A limitation of this study is the relatively low numbers and the fact that it was performed at a single site in a tertiary referral centre. It is therefore likely that it is not completely representative of the E. coli population causing invasive disease in neonates in Blantyre, Malawi; and not representative of sub-Saharan Africa. We also had limited demographics and metadata, which precluded detailed analysis or description of the patient population. However it represents a rare collection of E. coli genomes from neonates in sub-Saharan Africa, highlights important differences to HIC serotype distributions, and illustrates the fact that more investment and research is required to fully understand the diversity of E. coli causing neonatal infection in this setting.
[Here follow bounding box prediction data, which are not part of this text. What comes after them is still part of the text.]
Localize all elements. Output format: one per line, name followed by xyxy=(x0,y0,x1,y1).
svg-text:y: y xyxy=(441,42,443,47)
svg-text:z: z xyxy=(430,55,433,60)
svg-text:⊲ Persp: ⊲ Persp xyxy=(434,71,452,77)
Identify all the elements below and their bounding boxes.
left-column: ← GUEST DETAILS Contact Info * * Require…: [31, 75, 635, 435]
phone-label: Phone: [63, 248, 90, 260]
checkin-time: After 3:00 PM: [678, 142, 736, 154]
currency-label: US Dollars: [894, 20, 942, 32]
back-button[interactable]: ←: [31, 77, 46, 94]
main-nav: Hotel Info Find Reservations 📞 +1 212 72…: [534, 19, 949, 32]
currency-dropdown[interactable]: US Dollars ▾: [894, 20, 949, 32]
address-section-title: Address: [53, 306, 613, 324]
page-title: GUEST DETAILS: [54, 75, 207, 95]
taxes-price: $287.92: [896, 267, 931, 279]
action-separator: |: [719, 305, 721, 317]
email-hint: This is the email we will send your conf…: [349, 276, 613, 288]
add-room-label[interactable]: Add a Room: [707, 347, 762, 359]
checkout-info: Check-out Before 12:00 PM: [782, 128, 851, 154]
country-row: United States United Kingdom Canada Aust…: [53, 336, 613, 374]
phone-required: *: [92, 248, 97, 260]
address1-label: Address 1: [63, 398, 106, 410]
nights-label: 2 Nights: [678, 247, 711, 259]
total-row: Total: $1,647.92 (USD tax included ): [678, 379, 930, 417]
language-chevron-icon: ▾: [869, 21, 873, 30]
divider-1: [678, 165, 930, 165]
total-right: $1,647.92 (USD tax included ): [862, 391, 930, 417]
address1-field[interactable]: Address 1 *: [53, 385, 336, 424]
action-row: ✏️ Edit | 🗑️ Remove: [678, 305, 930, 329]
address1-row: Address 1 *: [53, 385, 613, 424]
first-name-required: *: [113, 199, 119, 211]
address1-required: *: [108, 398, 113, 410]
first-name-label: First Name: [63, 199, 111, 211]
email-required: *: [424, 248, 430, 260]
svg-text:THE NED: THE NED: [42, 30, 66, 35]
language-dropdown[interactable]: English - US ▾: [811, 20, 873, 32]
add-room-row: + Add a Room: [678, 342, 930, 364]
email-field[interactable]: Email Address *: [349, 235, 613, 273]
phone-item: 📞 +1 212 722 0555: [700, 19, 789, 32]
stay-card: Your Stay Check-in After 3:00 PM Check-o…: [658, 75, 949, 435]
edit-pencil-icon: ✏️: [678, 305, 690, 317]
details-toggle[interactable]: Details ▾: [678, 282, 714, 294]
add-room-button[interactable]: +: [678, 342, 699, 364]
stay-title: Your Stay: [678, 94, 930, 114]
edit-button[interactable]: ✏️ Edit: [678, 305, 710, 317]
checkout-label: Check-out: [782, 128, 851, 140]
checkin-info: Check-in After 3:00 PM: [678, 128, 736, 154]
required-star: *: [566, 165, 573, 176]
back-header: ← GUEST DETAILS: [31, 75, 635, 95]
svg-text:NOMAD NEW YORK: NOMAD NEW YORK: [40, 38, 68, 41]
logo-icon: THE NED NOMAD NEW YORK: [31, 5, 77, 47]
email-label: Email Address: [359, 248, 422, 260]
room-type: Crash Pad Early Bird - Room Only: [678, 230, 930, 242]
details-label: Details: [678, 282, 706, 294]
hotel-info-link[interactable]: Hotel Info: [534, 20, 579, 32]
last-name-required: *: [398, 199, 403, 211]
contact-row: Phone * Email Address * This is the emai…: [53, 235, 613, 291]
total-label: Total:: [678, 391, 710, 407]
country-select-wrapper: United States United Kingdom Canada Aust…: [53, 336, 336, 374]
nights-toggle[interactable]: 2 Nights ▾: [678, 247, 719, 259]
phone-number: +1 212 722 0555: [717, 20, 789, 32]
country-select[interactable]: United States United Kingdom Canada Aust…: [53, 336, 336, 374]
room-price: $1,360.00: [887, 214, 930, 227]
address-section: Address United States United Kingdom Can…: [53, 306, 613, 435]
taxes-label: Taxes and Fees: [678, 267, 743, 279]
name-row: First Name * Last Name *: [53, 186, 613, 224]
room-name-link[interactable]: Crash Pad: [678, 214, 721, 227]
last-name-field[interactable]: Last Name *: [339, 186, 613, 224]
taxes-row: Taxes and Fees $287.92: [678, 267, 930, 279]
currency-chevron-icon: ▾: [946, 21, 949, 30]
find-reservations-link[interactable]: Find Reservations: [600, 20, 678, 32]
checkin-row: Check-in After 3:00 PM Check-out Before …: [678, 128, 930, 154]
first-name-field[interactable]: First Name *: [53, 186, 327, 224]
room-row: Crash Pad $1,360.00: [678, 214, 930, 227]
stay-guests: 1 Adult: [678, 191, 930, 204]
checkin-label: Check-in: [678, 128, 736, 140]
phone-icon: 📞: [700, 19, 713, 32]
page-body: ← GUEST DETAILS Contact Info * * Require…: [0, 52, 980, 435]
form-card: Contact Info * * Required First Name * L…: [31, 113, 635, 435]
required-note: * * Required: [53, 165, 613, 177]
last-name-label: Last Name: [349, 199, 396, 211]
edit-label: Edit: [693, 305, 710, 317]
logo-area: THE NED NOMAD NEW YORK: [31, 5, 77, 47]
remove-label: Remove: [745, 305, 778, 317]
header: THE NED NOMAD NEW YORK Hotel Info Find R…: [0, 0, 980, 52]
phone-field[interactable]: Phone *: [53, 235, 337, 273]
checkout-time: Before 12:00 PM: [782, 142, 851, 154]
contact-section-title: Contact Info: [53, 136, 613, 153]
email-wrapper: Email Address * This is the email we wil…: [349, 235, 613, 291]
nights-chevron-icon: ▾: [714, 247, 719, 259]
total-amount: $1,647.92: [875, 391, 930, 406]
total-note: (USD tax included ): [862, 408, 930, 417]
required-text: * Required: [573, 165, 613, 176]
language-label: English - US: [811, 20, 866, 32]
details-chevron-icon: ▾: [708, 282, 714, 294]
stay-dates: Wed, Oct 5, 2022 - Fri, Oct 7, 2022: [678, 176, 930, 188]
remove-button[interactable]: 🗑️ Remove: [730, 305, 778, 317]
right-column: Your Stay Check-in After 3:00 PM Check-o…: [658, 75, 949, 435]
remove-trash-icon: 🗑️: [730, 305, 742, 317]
In conclusion, the ongoing burden of neonatal sepsis combined with worsening AMR in E. coli motivates the development of E. coli vaccines for this population. However, the prevalent O-types in this collection from sub-Saharan Africa are highly diverse, potentially uncharacterised, and different to those currently covered by vaccines in clinical trials. If maternally administered vaccines are to be developed, they need to be based on robust genomic surveillance of prevalent antigens and temporal trends in this population, and far more data from sub-Saharan Africa is required to ensure equity of coverage compared to vaccines developed for HICs. Development of a suitable vaccine will be a lengthy process, and until a successful product is available other methods of preventing mortality from neonatal sepsis such as IPC and early recognition of neonatal infection should be urgently supported.